N’aie crainte, ô Muse ! Des façons, une époque vraiment neuves t’accueillent, t’environnent,

J’ avoue sincèrement que singulière, bien singulière est cette race, de coupe nouvelle,

Et cependant la même vieille race humaine, la même au dedans comme au dehors, Visages et cœurs les mêmes, sentiments les mêmes, aspira­tions les mêmes,

Le même vieil amour, la même beauté et pratique.

5

Nous ne te blâmons pas, aîné Monde, et au fond ne nous séparons pas de toi,

(Le fils voudrait-il se séparer du père ?)
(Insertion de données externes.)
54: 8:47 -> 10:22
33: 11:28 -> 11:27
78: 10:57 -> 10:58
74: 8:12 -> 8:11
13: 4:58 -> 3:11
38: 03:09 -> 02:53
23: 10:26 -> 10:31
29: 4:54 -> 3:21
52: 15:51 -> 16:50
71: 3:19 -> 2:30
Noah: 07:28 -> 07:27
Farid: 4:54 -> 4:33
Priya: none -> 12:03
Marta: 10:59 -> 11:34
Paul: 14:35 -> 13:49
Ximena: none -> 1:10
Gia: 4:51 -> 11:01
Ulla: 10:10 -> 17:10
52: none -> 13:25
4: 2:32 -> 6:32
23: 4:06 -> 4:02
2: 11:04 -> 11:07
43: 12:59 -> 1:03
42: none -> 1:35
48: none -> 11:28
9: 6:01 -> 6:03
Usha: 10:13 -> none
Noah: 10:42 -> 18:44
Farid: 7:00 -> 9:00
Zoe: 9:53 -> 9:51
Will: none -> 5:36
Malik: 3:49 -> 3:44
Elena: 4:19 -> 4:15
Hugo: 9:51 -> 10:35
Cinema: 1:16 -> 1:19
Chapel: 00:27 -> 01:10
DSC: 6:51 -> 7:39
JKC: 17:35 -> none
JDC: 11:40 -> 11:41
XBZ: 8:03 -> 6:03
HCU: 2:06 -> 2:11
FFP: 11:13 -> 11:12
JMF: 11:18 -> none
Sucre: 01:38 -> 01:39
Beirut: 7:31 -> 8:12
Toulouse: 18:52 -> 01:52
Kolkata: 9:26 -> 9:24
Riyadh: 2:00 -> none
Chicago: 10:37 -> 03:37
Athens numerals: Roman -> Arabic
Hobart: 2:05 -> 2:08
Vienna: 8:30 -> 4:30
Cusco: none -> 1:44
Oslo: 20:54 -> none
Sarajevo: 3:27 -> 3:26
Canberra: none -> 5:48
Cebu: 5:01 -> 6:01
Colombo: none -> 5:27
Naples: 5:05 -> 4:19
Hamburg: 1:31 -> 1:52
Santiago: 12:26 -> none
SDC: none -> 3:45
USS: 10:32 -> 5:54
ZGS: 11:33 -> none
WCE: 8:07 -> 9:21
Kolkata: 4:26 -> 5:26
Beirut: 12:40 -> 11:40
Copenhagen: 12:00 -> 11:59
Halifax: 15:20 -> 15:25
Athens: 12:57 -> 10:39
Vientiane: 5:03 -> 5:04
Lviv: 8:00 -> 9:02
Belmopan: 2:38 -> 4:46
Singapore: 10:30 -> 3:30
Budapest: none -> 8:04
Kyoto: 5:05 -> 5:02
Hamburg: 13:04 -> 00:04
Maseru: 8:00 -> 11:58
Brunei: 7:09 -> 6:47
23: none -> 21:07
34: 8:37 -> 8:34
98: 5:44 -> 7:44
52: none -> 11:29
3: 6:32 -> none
C’est en reportant nos regards vers toi,en te voyant à tes tra­vaux, tes grandeurs, courbé, bâtir d’un bout à l’autre des âges,

Que nous bâtissons aujourd’hui les nôtres.

Plus puissante que les tombeaux d’Egypte,

Plus rayonnante que les temples de la Grèce et Rome,

Plus fière que la cathédrale de Milan avec ses statues et ses flèches,

Plus pittoresque que les donjons du Rhin,

Nous méditons en ce jour même d’élever, les surpassant tous,

Ta grande cathédrale, industrie sacrée, pas un tombeau,

Mais un donjon pour la vie, pour l’invention pratique.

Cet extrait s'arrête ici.